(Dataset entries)
++++++++

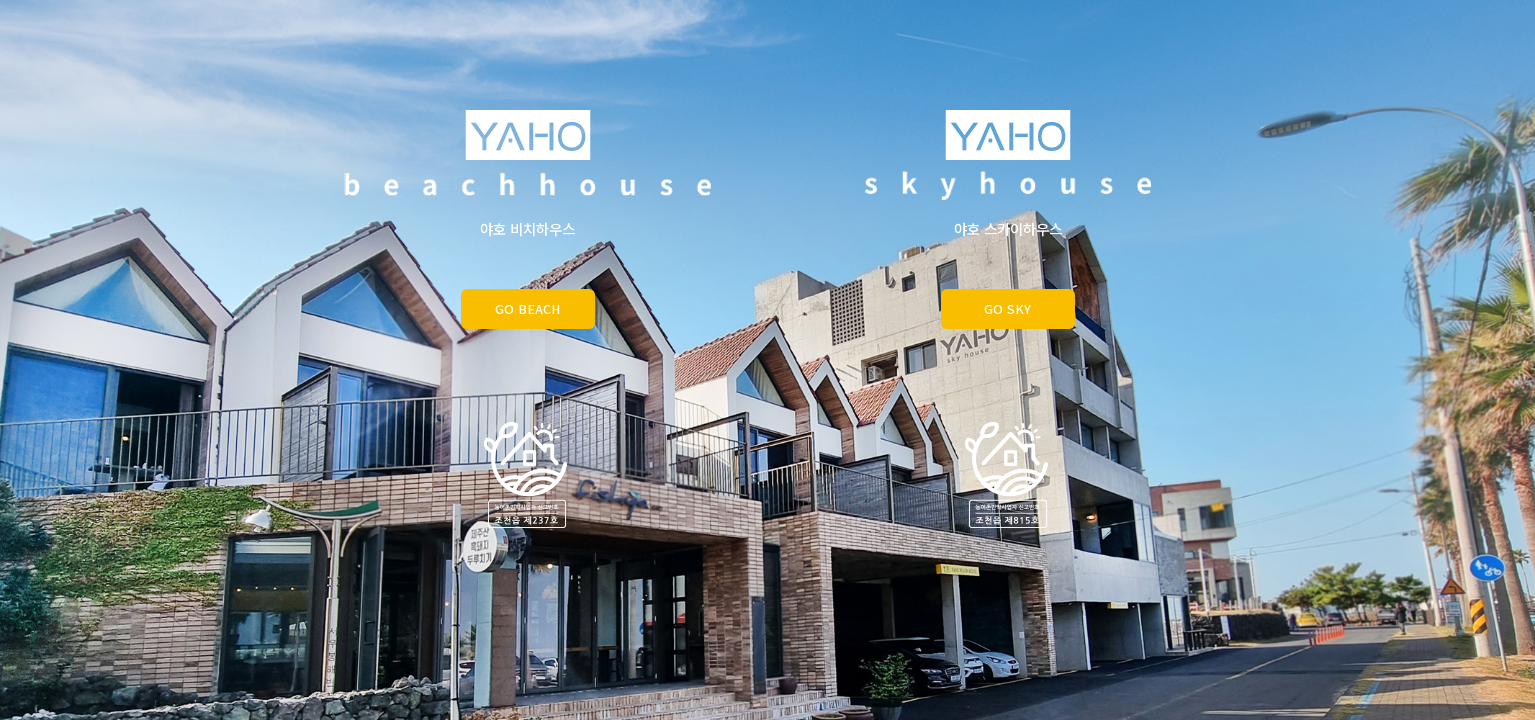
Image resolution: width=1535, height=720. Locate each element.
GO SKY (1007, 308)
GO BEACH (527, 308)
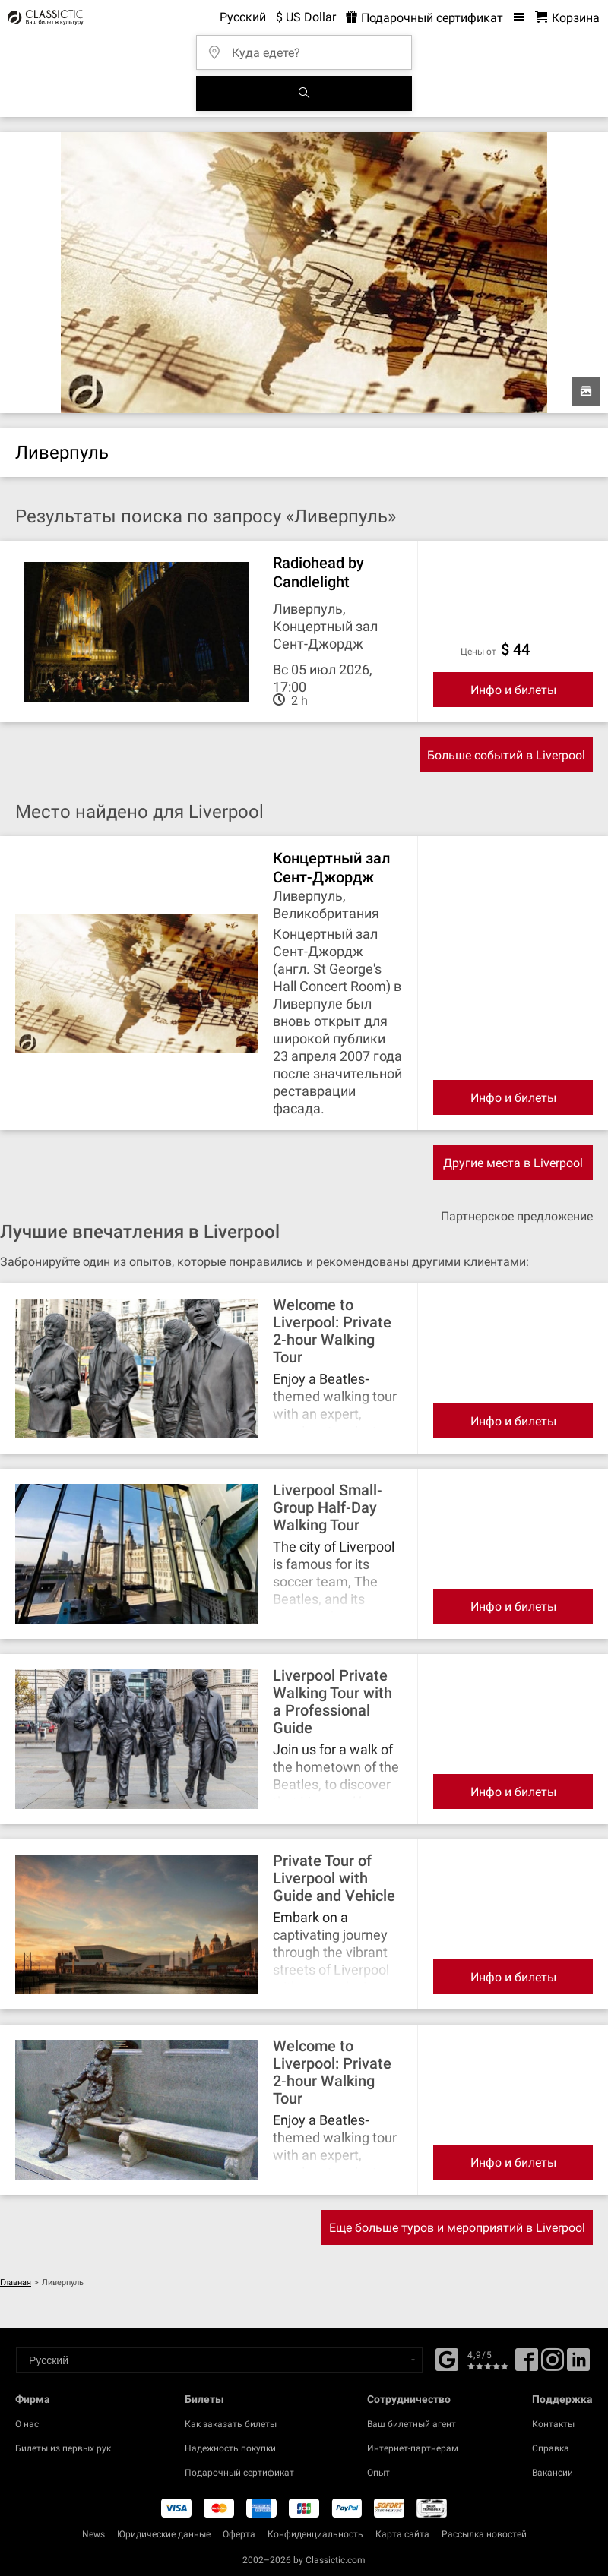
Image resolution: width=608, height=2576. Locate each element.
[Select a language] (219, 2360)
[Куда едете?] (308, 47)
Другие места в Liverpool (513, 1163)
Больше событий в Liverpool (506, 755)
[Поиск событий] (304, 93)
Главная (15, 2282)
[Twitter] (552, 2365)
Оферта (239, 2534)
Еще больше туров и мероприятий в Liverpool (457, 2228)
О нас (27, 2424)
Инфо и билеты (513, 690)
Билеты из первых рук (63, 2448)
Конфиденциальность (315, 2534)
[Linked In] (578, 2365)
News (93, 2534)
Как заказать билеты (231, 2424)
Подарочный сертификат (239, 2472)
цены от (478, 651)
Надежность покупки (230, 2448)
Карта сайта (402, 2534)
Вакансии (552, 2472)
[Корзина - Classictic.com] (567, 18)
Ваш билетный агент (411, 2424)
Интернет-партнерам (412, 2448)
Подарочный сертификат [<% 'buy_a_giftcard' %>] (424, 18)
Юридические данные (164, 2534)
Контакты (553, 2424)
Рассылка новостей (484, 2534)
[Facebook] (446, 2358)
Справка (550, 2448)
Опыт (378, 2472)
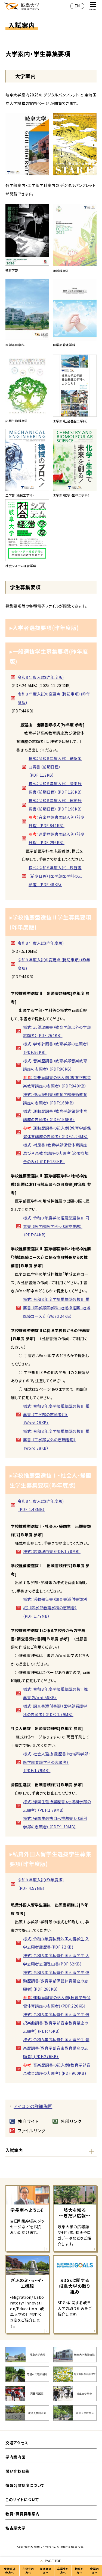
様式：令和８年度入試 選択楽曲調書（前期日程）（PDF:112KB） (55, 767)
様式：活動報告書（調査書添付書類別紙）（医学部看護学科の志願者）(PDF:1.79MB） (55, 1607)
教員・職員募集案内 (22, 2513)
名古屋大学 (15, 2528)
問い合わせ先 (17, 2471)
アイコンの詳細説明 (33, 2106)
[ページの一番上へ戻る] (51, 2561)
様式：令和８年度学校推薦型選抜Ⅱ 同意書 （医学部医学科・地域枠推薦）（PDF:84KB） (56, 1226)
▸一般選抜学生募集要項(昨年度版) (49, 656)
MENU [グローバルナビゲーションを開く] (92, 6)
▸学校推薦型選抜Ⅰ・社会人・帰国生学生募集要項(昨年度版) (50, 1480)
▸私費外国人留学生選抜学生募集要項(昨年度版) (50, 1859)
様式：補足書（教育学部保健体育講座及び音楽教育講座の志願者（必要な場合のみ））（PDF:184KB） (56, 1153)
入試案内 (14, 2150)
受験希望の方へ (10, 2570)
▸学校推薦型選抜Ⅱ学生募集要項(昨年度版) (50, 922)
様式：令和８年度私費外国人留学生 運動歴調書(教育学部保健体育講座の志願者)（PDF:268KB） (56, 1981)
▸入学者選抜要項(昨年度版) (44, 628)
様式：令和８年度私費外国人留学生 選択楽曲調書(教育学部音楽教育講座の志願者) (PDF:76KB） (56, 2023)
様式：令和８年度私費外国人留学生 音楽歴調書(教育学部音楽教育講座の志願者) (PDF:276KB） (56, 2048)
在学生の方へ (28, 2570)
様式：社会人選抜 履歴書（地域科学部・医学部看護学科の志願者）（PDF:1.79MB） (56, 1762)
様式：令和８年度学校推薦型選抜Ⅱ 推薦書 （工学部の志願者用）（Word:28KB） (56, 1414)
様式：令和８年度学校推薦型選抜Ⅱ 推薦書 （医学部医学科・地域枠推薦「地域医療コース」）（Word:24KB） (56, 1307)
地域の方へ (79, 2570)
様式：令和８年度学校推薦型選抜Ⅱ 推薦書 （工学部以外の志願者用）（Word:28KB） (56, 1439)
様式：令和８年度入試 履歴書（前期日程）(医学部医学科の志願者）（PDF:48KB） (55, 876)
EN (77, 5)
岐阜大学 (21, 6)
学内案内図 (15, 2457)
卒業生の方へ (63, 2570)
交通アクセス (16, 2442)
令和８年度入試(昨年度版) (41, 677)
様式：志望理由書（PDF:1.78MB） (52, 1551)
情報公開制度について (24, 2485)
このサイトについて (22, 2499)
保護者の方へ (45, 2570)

++++++++

* [Task description] Of the lines above, extract only those from the line with "О нас (27, 2424)" to the line with "цены от (478, 651)", both included, exactly as written.

* [Output for this task]
О нас (27, 2424)
Инфо и билеты (513, 690)
Билеты из первых рук (63, 2448)
Конфиденциальность (315, 2534)
[Linked In] (578, 2365)
News (93, 2534)
Как заказать билеты (231, 2424)
Подарочный сертификат (239, 2472)
цены от (478, 651)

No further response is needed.